展開が予測できないストーリー構成、魅力的なキャラクターたち、描写の細かさから瞬く間に反響を呼び、コミックスの累計発行部数は4000万部を突破。2020年10月2日に放送開始した『ハイキュー!! TO THE TOP』はテレビアニメ第4期第2クールにあたる。
バレーボール日本代表の柳田将洋選手もまた『ハイキュー!!』に魅了された読者の一人。インタビュー後編では、実際に『ハイキュー!!』で繰り広げられたキャラクターたちの技にもフォーカス。プロ選手の視点から改めて『ハイキュー!!』の奥深さを知ることができた。
―― 柳田選手は『ハイキュー!!』の中でどのキャラクターが好きですか?
柳田:すごいたくさんいますよ(笑)。物語の終盤までいるキャラクターはほとんど好きですね。主人公の日向翔陽と影山飛雄はもちろんですが、木兎光太郎(梟谷学園高校)や星海光来(鴎台高校)、佐久早聖臣(井闥山学院)も好きです。
―― アニメでは、これから描かれることが多そうな選手たちですね。ちなみにアニメ『ハイキュー!!』はいかがでしたか?
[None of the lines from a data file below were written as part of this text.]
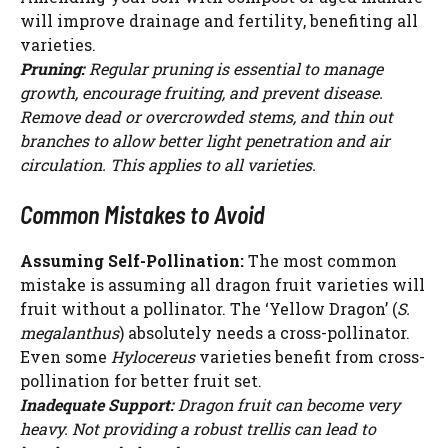
will improve drainage and fertility, benefiting all
varieties.
Pruning:
Regular pruning is essential to manage
growth, encourage fruiting, and prevent disease.
Remove dead or overcrowded stems, and thin out
branches to allow better light penetration and air
circulation. This applies to all varieties.
Common Mistakes to Avoid
Assuming Self-Pollination:
The most common
mistake is assuming all dragon fruit varieties will
fruit without a pollinator. The ‘Yellow Dragon’ (
S.
megalanthus
) absolutely needs a cross-pollinator.
Even some
Hylocereus
varieties benefit from cross-
pollination for better fruit set.
Inadequate Support:
Dragon fruit can become very
heavy. Not providing a robust trellis can lead to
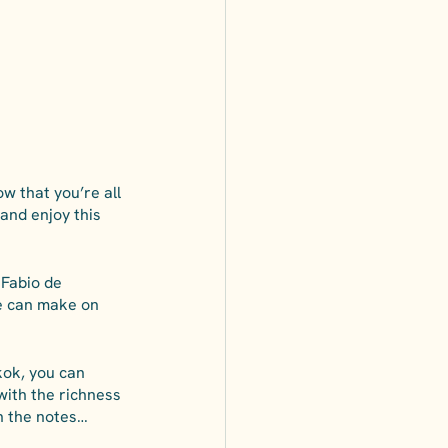
w that you’re all 
 and enjoy this 
 Fabio de 
e can make on 
kok, you can 
 with the richness 
in the notes…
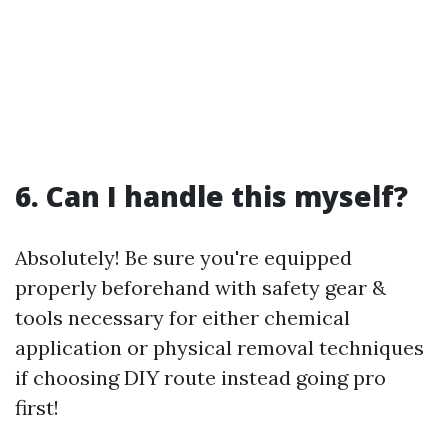
6. Can I handle this myself?
Absolutely! Be sure you're equipped
properly beforehand with safety gear &
tools necessary for either chemical
application or physical removal techniques
if choosing DIY route instead going pro
first!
柳田:アニメも動きがかなりリアルでした。バレーボールのアニメ化って「もしかしたら難しいのかな?」と思っていたのですが、レシーブの形やボールの動きもリアルでしたし、その動きをしながら声優さんのセリフもしっかり入ってくるので、すごくハマりやすかったです。
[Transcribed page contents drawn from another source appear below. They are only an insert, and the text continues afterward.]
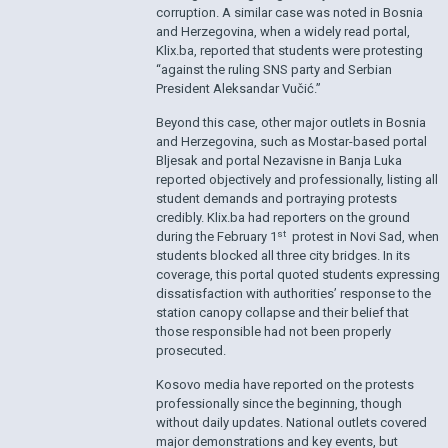
corruption. A similar case was noted in Bosnia
and Herzegovina, when a widely read portal,
Klix.ba, reported that students were protesting
“against the ruling SNS party and Serbian
President Aleksandar Vučić.”
Beyond this case, other major outlets in Bosnia
and Herzegovina, such as Mostar-based portal
Bljesak and portal Nezavisne in Banja Luka
reported objectively and professionally, listing all
student demands and portraying protests
credibly. Klix.ba had reporters on the ground
st
during the February 1
protest in Novi Sad, when
students blocked all three city bridges. In its
coverage, this portal quoted students expressing
dissatisfaction with authorities’ response to the
station canopy collapse and their belief that
those responsible had not been properly
prosecuted.
Kosovo media have reported on the protests
professionally since the beginning, though
without daily updates. National outlets covered
major demonstrations and key events, but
―― CM前のアイキャッチで、サーブを打っているところのボールの動きや回転があるのも、すごくリアルですよね。
柳田:はい。アニメでも、ボールの見え方をちゃんと研究しているんだろうなと思いました。
【映像】日向&影山の“変人速攻”を見る アニメ『ハイキュー!!』動画一覧
■影山のトスは実際に可能? 烏野高校のようなテンポは「とても大切」
―― 実際にプロのバレーボール選手に聞いてみたかったのですが、影山のトスは実際に可能なのでしょうか?
柳田:かなり難しいとは思います。相当センスが良くて、空間を把握する力がないと難しいです。自分がコートの中のどこにいて、誰がどこに飛んでいるのかというのがはっきり分からないと、あのくらい自信のあるセット(トスアップ)はできないと思うし、目をつぶってやるのは本当に無理だと思います(笑)。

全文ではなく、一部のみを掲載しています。